While the three year old became absorbed in playing with the water in his cup, the girls offered their insights into peace, explaining that peace means “sharing” and “helping others”. Then their attention turned again to the candles, and they eagerly asked if it was time to light them yet.
We didn’t stop to expound the definition of peace. If we had, I wouldn’t have thought to have used “sharing” and “helping others” in my explanation. I would have talked about everyone living in right relationships with each other, about wholeness and safety and things being the way they were created to be. I would have talked about how peace isn’t just the absence of violence, but about flourishing.
We didn’t get there. And the more I’ve thought about it, the more I think my kids might be onto something. They chose action words. They picked things that they can do each day in their own little worlds to be peacemakers. They can share and help others, and, in living that way, they will lean into peace because they will start to see more and more the needs and stories of others.

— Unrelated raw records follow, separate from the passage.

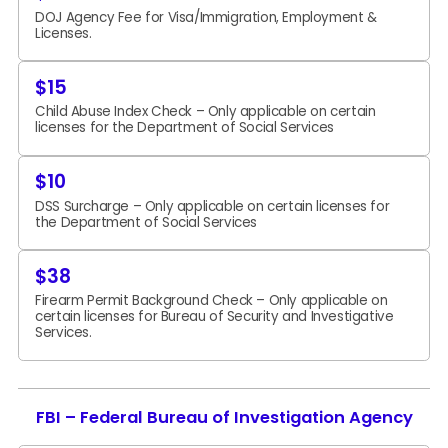
DOJ Agency Fee for Visa/Immigration, Employment &
Licenses.
$15
Child Abuse Index Check – Only applicable on certain
licenses for the Department of Social Services
$10
DSS Surcharge – Only applicable on certain licenses for
the Department of Social Services
$38
Firearm Permit Background Check – Only applicable on
certain licenses for Bureau of Security and Investigative
Services.
FBI – Federal Bureau of Investigation Agency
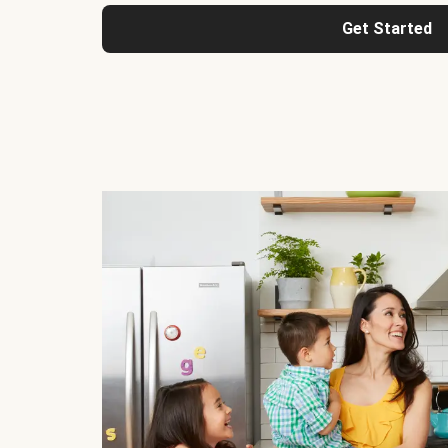
Get Started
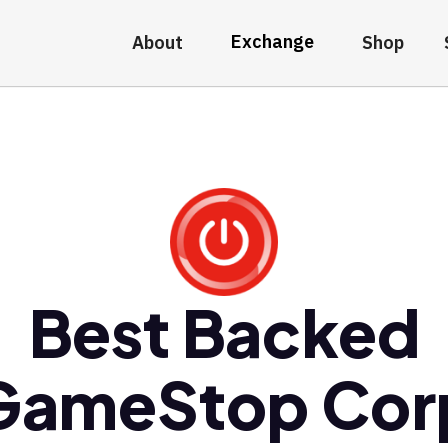
Exchange
About
Shop
Best Backed
GameStop Cor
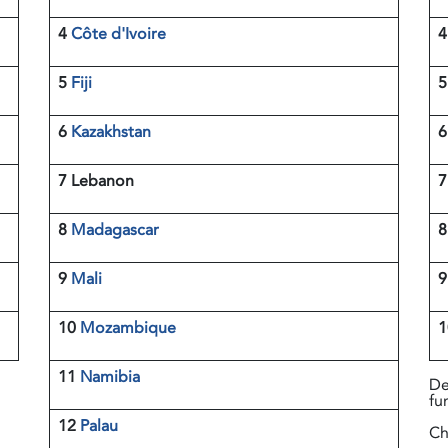
4
Côte d'Ivoire
5
Fiji
6
Kazakhstan
7 Lebanon
8
Madagascar
9
Mali
10
Mozambique
11
Namibia
De
fu
12
Palau
Ch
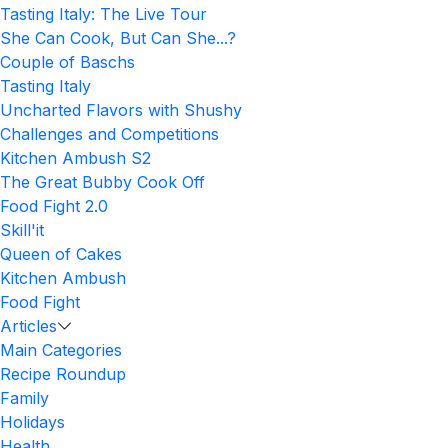
Tasting Italy: The Live Tour
She Can Cook, But Can She...?
Couple of Baschs
Tasting Italy
Uncharted Flavors with Shushy
Challenges and Competitions
Kitchen Ambush S2
The Great Bubby Cook Off
Food Fight 2.0
Skill'it
Queen of Cakes
Kitchen Ambush
Food Fight
Articles
Main Categories
Recipe Roundup
Family
Holidays
Health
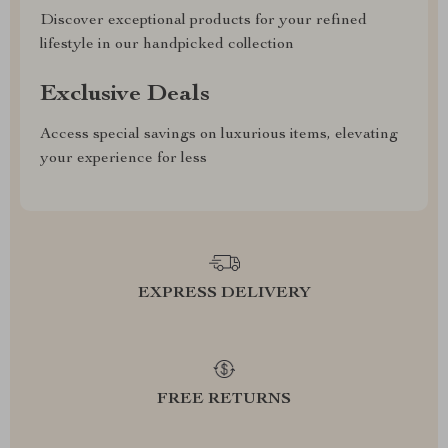
Discover exceptional products for your refined
lifestyle in our handpicked collection
Exclusive Deals
Access special savings on luxurious items, elevating
your experience for less
EXPRESS DELIVERY
FREE RETURNS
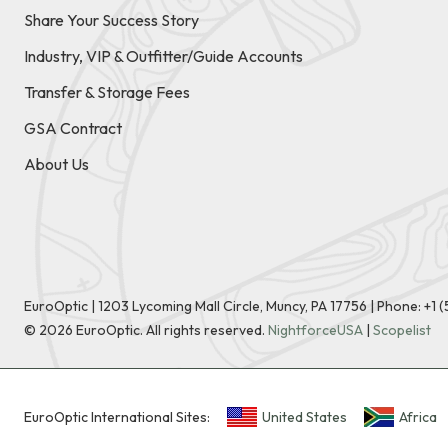
Share Your Success Story
Industry, VIP & Outfitter/Guide Accounts
Transfer & Storage Fees
GSA Contract
About Us
EuroOptic | 1203 Lycoming Mall Circle, Muncy, PA 17756 |
Phone:
+1 
©
2026
EuroOptic. All rights reserved.
NightforceUSA
|
Scopelist
EuroOptic International Sites:
United States
Africa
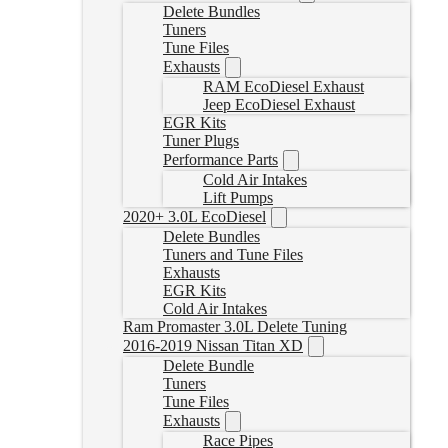
Delete Bundles
Tuners
Tune Files
Exhausts
RAM EcoDiesel Exhaust
Jeep EcoDiesel Exhaust
EGR Kits
Tuner Plugs
Performance Parts
Cold Air Intakes
Lift Pumps
2020+ 3.0L EcoDiesel
Delete Bundles
Tuners and Tune Files
Exhausts
EGR Kits
Cold Air Intakes
Ram Promaster 3.0L Delete Tuning
2016-2019 Nissan Titan XD
Delete Bundle
Tuners
Tune Files
Exhausts
Race Pipes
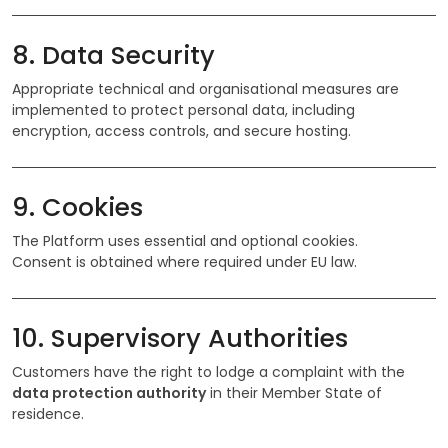
8. Data Security
Appropriate technical and organisational measures are
implemented to protect personal data, including
encryption, access controls, and secure hosting.
9. Cookies
The Platform uses essential and optional cookies.
Consent is obtained where required under EU law.
10. Supervisory Authorities
Customers have the right to lodge a complaint with the
data protection authority
in their Member State of
residence.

I wonder if we would be closer to peace if we practiced things like sharing and helping others more often.
It’s hard to write about peace these days, when peace feels so foreign, so elusive. To speak of peace feels a bit naïve to anyone who has watched the news in the past week or month or year.
And yet, most of us long for it: we long for a day when swords will be beaten into plowshares, we long for this promise of peace that God’s word proclaims. We pray, with heavy hearts and tears in our eyes, that Christ would come and bring His peace.
And while we wait, we can live as peacemakers, sharing and helping and seeking the wellbeing of others. We can choose to act, in ways small and large, rather than to sit by and wish that things were different.
So today, I pray with St. Francis,
Lord, make me an instrument of Your peace. Where there is hatred, let me sow love; where there is injury, pardon; where there is doubt, faith; where there is despair, hope; where there is darkness, light; where there is sadness, joy.
O, Divine Master, grant that I may not so much seek to be consoled as to console; to be understood as to understand; to be loved as to love; For it is in giving that we receive; it is in pardoning that we are pardoned; it is in dying that we are born again to eternal life.